US film director and producer. His films vary in tone from the comic to the elegiac, but are frequently ambitious in both content and form, utilizing a complex and sometimes fragmentary style. His antiwar comedy M∗A∗S∗H (1970) was a critical and commercial success, as were Nashville (1975), The Player (1992), and Gosford Park (2002). His last film was A Prairie Home Companion (2006).

M∗A∗S∗H won the Palme d'Or at Cannes 1970, but the poor box-office performance of his subsequent 1970s films, with the exception of Nashville, led to his being restricted in the 1980s to small-scale films, often of theatrical origin, such as Streamers (1983) and Fool for Love (1985). In the 1990s the Hollywood satire The Player marked a comeback to big-scale films and achieved wide popularity. Altman was one of the great maverick directors of US cinema. Taking a quizzical view of US life and culture, he carved out a niche for himself on the periphery of mainstream cinema, and proved a formative influence on the work of such contemporary film-makers as Alan Rudolph.

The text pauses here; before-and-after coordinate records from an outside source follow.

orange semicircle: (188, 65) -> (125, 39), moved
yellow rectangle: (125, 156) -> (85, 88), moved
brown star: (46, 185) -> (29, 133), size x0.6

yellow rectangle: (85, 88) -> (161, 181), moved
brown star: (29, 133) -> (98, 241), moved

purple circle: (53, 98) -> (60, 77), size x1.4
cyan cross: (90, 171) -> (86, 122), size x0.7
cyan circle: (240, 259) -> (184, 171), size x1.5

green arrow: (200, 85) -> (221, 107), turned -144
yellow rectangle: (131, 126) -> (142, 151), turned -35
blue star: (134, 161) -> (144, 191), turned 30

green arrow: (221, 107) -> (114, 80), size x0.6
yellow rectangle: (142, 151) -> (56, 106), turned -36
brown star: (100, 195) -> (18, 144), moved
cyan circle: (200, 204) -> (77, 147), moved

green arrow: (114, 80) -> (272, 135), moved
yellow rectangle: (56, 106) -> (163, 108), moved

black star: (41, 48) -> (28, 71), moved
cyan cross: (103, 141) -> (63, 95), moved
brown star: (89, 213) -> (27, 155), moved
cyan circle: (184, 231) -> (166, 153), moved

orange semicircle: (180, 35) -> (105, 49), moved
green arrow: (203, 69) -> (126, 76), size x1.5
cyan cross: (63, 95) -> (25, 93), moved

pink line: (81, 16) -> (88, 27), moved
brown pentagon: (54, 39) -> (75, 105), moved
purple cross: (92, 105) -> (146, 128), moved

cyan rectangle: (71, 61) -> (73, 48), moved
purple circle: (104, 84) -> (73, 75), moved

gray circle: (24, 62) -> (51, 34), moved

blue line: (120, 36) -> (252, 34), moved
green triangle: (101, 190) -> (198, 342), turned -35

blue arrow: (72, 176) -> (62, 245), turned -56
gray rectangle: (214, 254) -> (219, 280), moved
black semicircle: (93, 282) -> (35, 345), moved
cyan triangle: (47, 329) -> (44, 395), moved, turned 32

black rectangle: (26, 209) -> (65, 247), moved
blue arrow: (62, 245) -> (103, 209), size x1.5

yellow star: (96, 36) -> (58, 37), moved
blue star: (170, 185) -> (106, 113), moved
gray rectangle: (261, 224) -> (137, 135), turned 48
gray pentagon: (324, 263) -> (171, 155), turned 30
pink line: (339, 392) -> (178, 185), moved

Altman began by making industrial films in Kansas City. His first feature was a low-budget ‘quickie’, The Delinquents (1957). He followed with the well-received ‘anti-Western’ McCabe and Mrs Miller (1971), and the dark Hollywood drama The Long Goodbye (1973). After establishing the independent production company Lions Gate Films, he produced 3 Women (1977) and A Wedding (1978) under its auspices. His musical cartoon adaptation Popeye (1980) was a commercial, though not a critical, success. Other films include the black comedies Prêt-à-Porter (1994) and Dr T and the Women (2000).